What the exercise asks = Wherever the word "plus" shows up in the data, report the line it sits in.

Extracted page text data
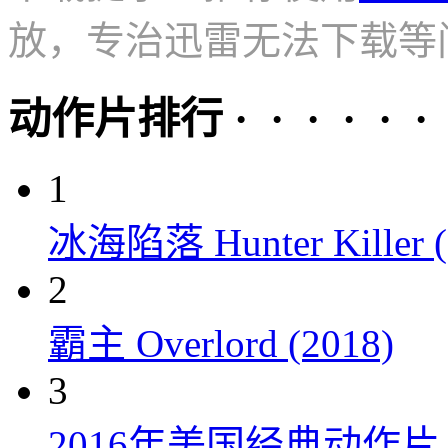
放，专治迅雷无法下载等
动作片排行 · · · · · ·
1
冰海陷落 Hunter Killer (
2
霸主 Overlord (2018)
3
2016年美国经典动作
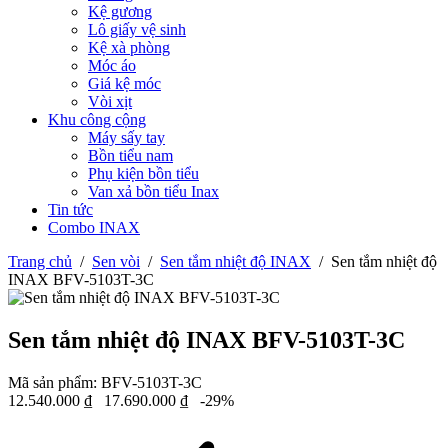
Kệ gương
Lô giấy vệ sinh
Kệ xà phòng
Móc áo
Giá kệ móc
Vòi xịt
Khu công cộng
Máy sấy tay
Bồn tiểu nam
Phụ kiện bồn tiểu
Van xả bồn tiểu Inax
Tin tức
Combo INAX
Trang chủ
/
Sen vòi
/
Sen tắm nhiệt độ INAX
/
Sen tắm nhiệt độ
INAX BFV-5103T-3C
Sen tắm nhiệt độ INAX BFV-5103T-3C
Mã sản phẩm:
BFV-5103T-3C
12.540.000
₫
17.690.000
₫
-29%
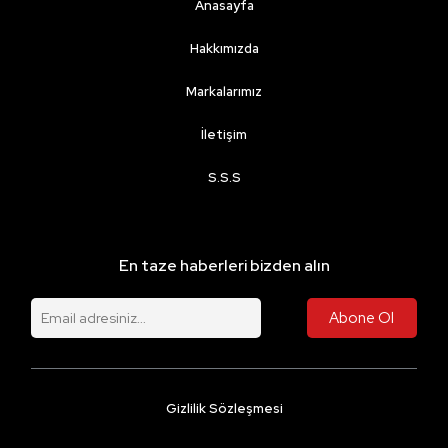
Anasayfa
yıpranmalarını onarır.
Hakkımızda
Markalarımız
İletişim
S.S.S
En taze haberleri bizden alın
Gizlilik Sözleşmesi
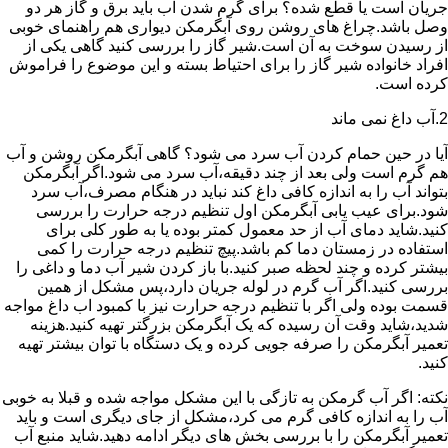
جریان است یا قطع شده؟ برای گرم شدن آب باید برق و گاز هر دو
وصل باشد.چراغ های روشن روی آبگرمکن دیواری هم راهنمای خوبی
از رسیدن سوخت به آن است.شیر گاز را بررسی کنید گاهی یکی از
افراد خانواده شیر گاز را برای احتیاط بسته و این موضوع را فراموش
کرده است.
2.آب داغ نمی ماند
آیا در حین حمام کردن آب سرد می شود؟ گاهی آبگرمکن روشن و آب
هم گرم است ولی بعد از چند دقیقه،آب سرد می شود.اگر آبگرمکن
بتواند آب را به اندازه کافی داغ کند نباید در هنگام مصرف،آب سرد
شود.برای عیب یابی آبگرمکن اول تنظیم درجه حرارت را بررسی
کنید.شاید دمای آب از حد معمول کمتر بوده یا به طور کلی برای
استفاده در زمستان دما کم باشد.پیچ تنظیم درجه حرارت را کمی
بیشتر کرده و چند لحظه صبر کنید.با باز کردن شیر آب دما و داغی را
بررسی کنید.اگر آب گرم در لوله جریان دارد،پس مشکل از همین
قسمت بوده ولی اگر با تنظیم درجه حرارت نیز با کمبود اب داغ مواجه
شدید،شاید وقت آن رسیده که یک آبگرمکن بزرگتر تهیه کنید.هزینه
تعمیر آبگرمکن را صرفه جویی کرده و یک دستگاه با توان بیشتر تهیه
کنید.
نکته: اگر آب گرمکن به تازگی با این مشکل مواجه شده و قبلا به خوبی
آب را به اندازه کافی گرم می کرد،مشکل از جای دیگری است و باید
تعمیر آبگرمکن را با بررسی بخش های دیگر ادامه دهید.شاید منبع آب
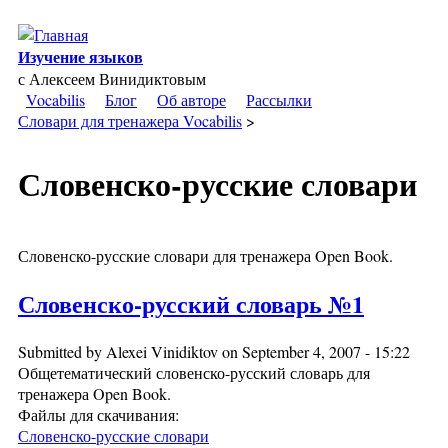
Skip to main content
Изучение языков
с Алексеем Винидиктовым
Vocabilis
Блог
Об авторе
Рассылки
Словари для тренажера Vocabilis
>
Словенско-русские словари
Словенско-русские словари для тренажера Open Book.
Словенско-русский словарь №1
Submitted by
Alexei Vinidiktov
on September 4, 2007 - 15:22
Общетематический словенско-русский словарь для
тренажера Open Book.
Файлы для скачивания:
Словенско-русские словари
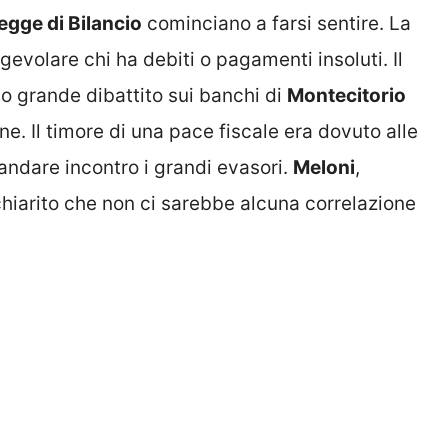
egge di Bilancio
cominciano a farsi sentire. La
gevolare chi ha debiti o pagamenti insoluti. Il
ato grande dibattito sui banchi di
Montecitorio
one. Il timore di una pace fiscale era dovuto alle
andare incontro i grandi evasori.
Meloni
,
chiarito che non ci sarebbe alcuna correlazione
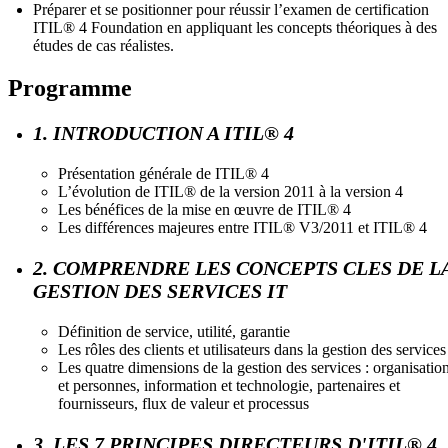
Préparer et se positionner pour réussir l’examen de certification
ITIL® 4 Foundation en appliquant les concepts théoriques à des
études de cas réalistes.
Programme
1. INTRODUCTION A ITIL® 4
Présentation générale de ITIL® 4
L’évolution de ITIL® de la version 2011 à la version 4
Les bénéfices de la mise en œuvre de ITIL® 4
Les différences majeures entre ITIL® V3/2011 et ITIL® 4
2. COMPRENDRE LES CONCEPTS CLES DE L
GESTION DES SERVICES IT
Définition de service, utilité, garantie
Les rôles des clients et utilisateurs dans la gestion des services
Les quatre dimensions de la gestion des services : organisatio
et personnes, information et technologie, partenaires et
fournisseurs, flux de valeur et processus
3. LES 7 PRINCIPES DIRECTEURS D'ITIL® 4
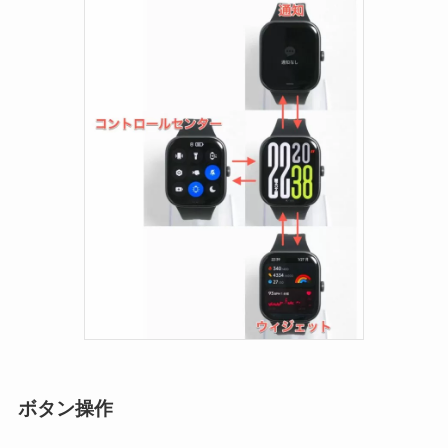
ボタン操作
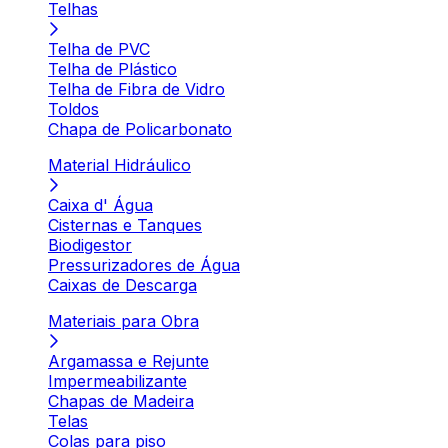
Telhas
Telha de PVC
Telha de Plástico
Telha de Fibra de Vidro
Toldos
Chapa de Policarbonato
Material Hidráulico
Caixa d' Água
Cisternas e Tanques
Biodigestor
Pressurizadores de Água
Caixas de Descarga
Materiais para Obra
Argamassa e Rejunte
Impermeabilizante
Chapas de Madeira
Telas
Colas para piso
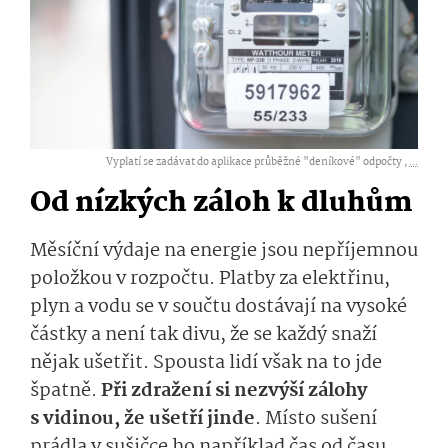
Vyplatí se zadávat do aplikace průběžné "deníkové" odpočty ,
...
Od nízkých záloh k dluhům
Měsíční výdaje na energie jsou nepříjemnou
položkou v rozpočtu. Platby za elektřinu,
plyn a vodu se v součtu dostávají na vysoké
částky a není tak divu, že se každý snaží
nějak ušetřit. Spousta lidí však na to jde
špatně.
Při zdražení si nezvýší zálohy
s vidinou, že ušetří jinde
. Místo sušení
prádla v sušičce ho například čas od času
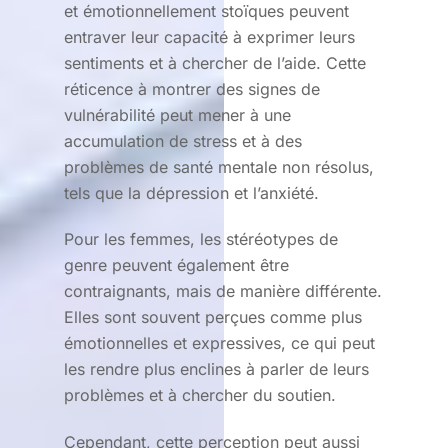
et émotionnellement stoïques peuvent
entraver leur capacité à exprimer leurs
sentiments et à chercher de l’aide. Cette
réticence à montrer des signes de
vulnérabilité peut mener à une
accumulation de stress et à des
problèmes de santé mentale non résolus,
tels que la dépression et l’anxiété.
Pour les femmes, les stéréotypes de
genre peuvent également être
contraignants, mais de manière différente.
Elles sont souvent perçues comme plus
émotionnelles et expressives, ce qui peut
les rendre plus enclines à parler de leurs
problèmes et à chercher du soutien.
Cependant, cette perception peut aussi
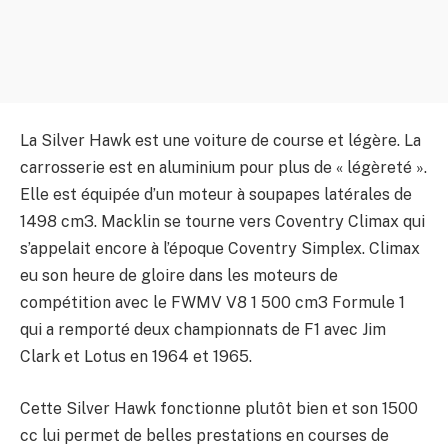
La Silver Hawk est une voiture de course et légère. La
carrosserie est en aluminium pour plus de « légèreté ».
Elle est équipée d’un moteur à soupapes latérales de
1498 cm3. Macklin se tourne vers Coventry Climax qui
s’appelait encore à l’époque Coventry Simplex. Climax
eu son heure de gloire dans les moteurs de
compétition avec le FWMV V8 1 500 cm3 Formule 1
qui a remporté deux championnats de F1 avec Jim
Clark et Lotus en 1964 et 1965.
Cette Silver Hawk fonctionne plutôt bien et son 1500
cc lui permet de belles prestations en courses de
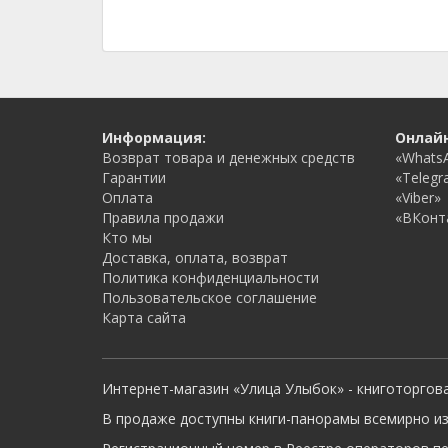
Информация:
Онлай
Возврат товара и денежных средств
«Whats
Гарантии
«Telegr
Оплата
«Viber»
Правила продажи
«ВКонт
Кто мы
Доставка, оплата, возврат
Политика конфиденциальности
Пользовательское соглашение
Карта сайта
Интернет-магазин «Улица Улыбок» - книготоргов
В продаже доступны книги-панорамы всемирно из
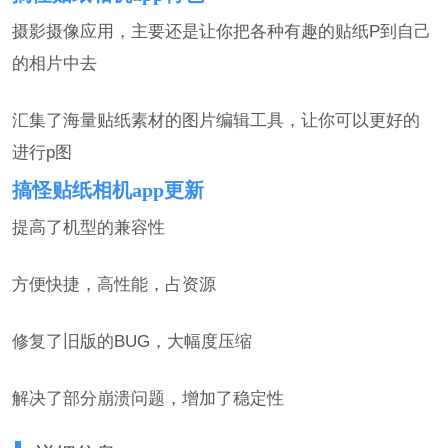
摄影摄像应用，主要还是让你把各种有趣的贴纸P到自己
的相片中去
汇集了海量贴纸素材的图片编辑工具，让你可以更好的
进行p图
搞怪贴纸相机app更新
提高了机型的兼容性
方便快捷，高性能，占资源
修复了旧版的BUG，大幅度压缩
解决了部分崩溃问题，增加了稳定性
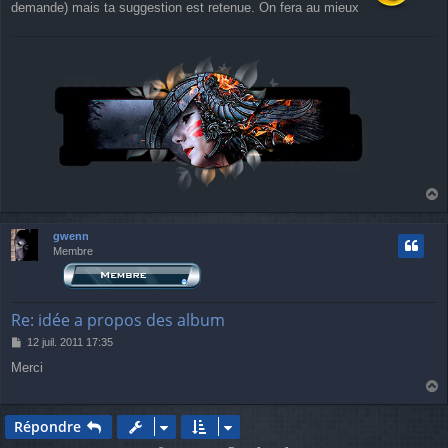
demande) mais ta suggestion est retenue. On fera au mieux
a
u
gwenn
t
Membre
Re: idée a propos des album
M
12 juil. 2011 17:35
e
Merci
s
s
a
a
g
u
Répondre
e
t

Answer for the task =
Elles sont souvent perçues comme plus
les rendre plus enclines à parler de leurs
carrosserie est en aluminium pour plus de « légèreté ».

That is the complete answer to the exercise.